A major turning point in Carolyn Miles’ marketing career came while she was traveling in the Philippines. An impoverished woman carrying a baby approached her car. The little child looked about the same age as Miles’ second son, and Miles was struck by the wide gulf between their future prospects.
The 1988 alumna of the University of Virginia’s Darden School of Business decided then to switch to the nonprofit sector and dedicate her life to the welfare of children in need.
Almost 20 years ago, she began working for Save the Children, and in 2011, became its president and CEO.
For her compassionate and successful efforts, UVA’s Maxine Platzer Lynn Women’s Center has named Miles its 2017 Distinguished Alumna and will present her the award on April 26 at a private reception.

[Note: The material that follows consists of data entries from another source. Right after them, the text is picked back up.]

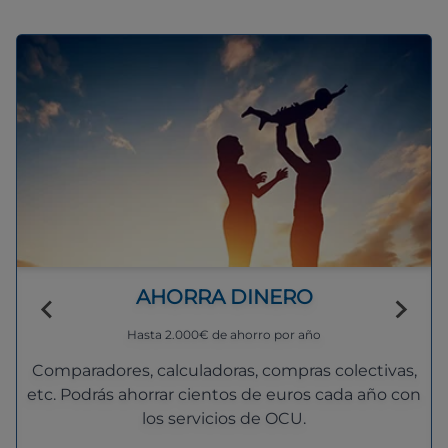
AHORRA DINERO
Hasta 2.000€ de ahorro por año
Comparadores, calculadoras, compras colectivas,
etc. Podrás ahorrar cientos de euros cada año con
los servicios de OCU.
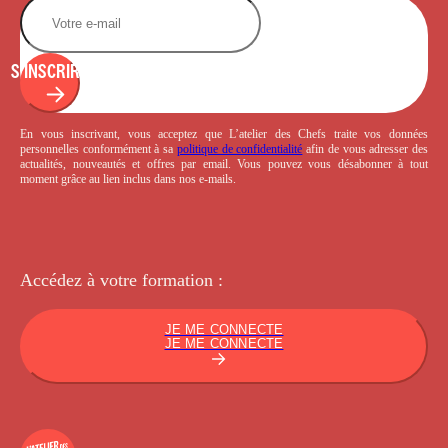
S'INSCRIRE
En vous inscrivant, vous acceptez que L’atelier des Chefs traite vos données
personnelles conformément à sa
politique de confidentialité
afin de vous adresser des
actualités, nouveautés et offres par email. Vous pouvez vous désabonner à tout
moment grâce au lien inclus dans nos e-mails.
Accédez à votre
formation :
JE ME CONNECTE
JE ME CONNECTE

In a letter supporting her nomination for the honor, Scott C. Beardsley, dean of the Darden School, wrote, “Miles’ contributions to the world … reflect the spirit of excellence and the ethic of service for which a University of Virginia education stands.” He and former Darden Dean Robert Bruner also said she has been an active alumna, serving on the Darden School Foundation’s Board of Trustees.
Under Miles’ leadership, the number of children Save the Children reaches has more than doubled, to 165 million in 120 countries, including the United States. Its programs provide nutrition, health, education and other services. Miles travels regularly to be involved directly in these programs, going to places such as Syrian refugee camps in nearby countries.
Political analyst Cokie Roberts, a member of the Save the Children Board of Trustees, wrote that after reading the UVA Women’s Center’s mission statement, she thought Miles could not be a more appropriate recipient.
“Your goals of fostering the respect, safety and dignity of women and girls, working for gender justice, developing leadership and working with partners for social change describe Carolyn’s daily life,” Roberts wrote.
(Read the UVA Today interview with Miles from November, when she was named one of People magazine’s 25 women changing the world, here.)
Miles joins an esteemed group of awardees, including Dr. Vivian Pinn, who directed the National Institutes of Health Office of Research on Women’s Health; Kathryn Thornton, a former NASA astronaut who was the first mother to walk in space and now heads UVA’s aerospace engineering program; and journalist Kimberly Dozier, who in 2006 survived a car bombing when covering the war in Iraq. Last year’s honoree, law alumna Elizabeth Garrett, who became the first female president of Cornell University, unexpectedly died of colon cancer before receiving the award.
The Women’s Center established the Distinguished Alumna Award in 1991 to recognize a UVA graduate, its website says, “who has best demonstrated excellence, leadership and an extraordinary commitment to her field, and who has used her talents as a positive force for change.”